• Task goal:
In the entries that follow, find every line containing "schemas" and copy it.

Stored entries
┄┄┄┄┄┄┄┄┄┄

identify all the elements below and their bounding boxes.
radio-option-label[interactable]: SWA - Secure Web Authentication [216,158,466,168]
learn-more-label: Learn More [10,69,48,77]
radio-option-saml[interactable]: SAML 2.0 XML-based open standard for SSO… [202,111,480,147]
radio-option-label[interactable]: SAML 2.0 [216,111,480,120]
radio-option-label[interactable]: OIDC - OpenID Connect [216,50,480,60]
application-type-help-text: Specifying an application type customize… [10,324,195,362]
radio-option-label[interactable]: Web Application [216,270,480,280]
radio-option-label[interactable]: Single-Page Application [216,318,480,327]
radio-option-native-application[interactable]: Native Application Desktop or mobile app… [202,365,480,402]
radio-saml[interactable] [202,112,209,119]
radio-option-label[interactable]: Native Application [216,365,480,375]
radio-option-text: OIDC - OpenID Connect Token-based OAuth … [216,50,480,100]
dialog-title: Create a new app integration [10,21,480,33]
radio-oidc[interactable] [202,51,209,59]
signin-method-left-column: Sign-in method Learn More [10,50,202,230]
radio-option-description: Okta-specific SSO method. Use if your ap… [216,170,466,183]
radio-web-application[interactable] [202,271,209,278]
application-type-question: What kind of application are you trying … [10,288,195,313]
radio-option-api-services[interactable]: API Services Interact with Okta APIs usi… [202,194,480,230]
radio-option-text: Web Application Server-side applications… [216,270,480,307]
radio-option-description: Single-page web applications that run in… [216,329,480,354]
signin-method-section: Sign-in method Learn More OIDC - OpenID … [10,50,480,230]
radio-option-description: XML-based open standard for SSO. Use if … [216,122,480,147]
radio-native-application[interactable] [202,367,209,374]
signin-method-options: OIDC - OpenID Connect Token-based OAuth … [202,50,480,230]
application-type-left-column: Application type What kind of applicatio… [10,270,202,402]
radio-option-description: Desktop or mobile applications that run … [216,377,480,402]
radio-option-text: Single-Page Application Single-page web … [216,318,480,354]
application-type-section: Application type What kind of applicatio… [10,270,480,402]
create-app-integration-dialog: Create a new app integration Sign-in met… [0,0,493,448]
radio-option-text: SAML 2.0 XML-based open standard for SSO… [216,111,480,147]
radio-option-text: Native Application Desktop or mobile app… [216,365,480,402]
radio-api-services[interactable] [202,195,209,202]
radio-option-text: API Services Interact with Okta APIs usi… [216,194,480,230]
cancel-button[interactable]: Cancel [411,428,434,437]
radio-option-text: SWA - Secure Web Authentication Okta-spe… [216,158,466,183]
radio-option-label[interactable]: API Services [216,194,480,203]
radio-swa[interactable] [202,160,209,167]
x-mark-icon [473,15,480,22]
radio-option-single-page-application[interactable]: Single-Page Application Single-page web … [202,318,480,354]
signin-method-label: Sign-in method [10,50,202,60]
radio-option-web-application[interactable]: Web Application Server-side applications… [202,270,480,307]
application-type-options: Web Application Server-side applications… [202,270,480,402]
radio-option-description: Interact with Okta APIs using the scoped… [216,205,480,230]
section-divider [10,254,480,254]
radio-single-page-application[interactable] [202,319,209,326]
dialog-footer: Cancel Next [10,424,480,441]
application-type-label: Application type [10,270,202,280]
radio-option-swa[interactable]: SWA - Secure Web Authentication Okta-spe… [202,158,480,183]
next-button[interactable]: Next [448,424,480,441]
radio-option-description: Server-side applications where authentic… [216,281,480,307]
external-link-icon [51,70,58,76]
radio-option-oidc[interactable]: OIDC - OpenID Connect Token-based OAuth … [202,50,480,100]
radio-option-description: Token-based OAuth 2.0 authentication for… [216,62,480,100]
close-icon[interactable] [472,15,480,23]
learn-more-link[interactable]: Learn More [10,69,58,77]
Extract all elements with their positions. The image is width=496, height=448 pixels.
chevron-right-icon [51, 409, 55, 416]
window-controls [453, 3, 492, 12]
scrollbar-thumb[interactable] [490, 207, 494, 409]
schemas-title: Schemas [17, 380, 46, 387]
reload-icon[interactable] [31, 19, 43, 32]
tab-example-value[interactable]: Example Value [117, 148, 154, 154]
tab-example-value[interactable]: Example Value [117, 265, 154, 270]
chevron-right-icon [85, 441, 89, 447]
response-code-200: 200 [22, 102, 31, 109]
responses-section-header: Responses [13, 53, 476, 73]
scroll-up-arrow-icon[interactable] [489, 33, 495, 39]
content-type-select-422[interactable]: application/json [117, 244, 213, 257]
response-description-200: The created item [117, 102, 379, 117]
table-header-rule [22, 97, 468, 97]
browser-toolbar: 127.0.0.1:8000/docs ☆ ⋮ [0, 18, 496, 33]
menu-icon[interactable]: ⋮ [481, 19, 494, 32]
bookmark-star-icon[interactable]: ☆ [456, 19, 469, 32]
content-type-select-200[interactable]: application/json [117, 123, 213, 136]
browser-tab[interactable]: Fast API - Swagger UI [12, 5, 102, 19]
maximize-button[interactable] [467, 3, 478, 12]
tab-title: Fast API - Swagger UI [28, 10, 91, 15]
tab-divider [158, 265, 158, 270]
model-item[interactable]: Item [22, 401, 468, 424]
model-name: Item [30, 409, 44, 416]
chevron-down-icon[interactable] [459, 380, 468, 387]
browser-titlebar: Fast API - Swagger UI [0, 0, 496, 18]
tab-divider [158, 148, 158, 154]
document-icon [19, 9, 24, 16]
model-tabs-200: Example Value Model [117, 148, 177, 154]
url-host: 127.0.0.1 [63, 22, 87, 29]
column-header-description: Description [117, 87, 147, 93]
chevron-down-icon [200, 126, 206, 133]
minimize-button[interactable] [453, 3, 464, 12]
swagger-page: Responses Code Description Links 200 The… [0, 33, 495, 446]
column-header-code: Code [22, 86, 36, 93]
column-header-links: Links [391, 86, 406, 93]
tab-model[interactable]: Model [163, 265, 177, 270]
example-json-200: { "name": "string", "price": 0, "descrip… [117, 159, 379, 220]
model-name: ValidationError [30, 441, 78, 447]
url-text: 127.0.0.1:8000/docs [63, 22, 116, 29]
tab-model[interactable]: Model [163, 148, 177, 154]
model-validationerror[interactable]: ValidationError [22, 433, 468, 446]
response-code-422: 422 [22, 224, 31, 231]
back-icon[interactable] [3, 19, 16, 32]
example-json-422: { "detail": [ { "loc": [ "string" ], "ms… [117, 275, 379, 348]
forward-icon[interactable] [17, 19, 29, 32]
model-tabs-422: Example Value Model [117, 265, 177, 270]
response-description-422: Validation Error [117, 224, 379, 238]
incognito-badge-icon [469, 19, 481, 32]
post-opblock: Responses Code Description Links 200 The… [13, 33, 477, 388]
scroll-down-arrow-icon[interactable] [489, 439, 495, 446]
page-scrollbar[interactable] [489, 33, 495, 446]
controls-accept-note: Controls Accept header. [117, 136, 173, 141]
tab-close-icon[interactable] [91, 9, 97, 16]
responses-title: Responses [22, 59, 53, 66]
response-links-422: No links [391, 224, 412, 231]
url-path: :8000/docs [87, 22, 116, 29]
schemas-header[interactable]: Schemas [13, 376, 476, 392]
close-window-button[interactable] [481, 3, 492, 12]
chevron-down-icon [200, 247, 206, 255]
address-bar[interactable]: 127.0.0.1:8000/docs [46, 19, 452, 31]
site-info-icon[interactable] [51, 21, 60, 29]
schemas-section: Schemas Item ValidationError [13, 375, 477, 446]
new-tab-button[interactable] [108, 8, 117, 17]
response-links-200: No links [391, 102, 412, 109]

┄┄┄┄┄┄┄┄┄┄

• Finished exercise:
schemas-title: Schemas [17, 380, 46, 387]
schemas-header[interactable]: Schemas [13, 376, 476, 392]
schemas-section: Schemas Item ValidationError [13, 375, 477, 446]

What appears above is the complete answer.